In OpenEye, there is no default for Xn which means X cannot be used by itself as a decorator. For example, the SMIRKS "[*;X:1]" is not valid in OpenEye.

In trying to test ChemicalEnvironments which I mostly copied from openforcefield (for now, I'll use that as a dependency when it supports RDKit I think), the tests failed because the SMIRKS "[*;X:1]" was supposed to be used as a way to check that the ChemicalEnvironments raised an error since I thought it wasn't a valid SMIRKS when writing the tests originally.

In the Daylight Manual X has a default value of 1 so if you use it without a number X is the equivalent to X1. This is another example where OpenEye deviates from Daylight, but not in a way that is significant for us since we don't really want to use decorators without the number specified.

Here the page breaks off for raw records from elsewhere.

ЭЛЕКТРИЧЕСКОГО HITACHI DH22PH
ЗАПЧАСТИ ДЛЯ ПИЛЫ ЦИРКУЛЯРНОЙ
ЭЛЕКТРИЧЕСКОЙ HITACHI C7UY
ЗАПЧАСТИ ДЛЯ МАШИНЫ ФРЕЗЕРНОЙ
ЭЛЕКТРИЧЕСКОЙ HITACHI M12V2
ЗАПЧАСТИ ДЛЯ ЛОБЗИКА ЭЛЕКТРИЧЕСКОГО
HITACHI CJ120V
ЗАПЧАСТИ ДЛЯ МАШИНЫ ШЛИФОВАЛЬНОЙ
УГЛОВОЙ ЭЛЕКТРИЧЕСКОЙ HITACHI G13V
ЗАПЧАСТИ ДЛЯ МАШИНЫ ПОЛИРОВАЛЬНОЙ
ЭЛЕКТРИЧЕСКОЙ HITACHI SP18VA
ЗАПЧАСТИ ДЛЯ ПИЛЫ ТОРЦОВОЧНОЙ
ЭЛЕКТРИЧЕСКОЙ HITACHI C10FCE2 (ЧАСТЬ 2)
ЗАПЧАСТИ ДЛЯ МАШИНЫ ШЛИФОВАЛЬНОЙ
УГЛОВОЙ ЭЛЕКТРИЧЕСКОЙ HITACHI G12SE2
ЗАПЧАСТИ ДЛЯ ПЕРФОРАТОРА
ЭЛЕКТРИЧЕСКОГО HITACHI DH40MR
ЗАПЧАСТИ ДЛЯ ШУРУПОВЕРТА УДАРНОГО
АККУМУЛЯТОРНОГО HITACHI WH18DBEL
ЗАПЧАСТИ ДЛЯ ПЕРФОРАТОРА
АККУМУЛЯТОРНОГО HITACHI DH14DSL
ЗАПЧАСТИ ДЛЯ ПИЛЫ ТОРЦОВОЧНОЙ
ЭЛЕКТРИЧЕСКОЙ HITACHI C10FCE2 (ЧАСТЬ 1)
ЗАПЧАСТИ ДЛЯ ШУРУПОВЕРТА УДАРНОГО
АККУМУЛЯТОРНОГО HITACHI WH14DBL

This issue isn't the best place for this concern, but I'd like to make sure there aren't other deviations and then them documented somewhere for OpenFF so other people don't have to find them the hard way.

bannanc commented 5 years ago

OK, so more oddities related to this. I tried changing my local test SMIRKS to "[Z:1]". "Z" is NOT a valid SMARTS/SMIRKS/SMILES symbol, but RDKit parses it.

In chemper I used "]X[" to test a SMIRKS that fails, and it works with both RDKit and OpenEye.

Next thought process:

  1. maybe RDKit doesn't care what is inside the brackets it just won't match anything? Nope - '[m:1]' isn't parseable, but '[z:1] is parseable?

  2. Are the things that are parsing metals/less common elements? This thought came because I tested the whole lowercase alphabet and "[b:1]" is valid, but that could be an aromatic boron. However, it wouldn't make sense for Z or z.

  3. Can I find anything in the documentation for RDKit's rules? OpenEye seems to follow this list consistently including element symbols (lowercase for aromatic) like in SMILES. RDKit doesn't have an easy to find list, but it does actually use z and Z from their website

    • Heteroatom neighbor queries:
      • the atom query z matches atoms that have the specified number of heteroatom (i.e. not C or H) neighbors. For example, z2 would match the second C in CC(=O)O.
      • the atom query Z matches atoms that have the specified number of aliphatic heteroatom (i.e. not C or H) neighbors.

Z is not in the Daylight documentation.

bannanc commented 5 years ago

I have left this open because of a conversation with Pat Walters at the OpenFF meeting where he implied there were issues other than our known R vs x in RDKit and OpenEye's SMARTS implementations. I think we've shown that all of the decorators chemper is using are consistent in both toolkits between here and the openforcefield toolkits, but it will always be good practice to make sure of these are consistent when possible.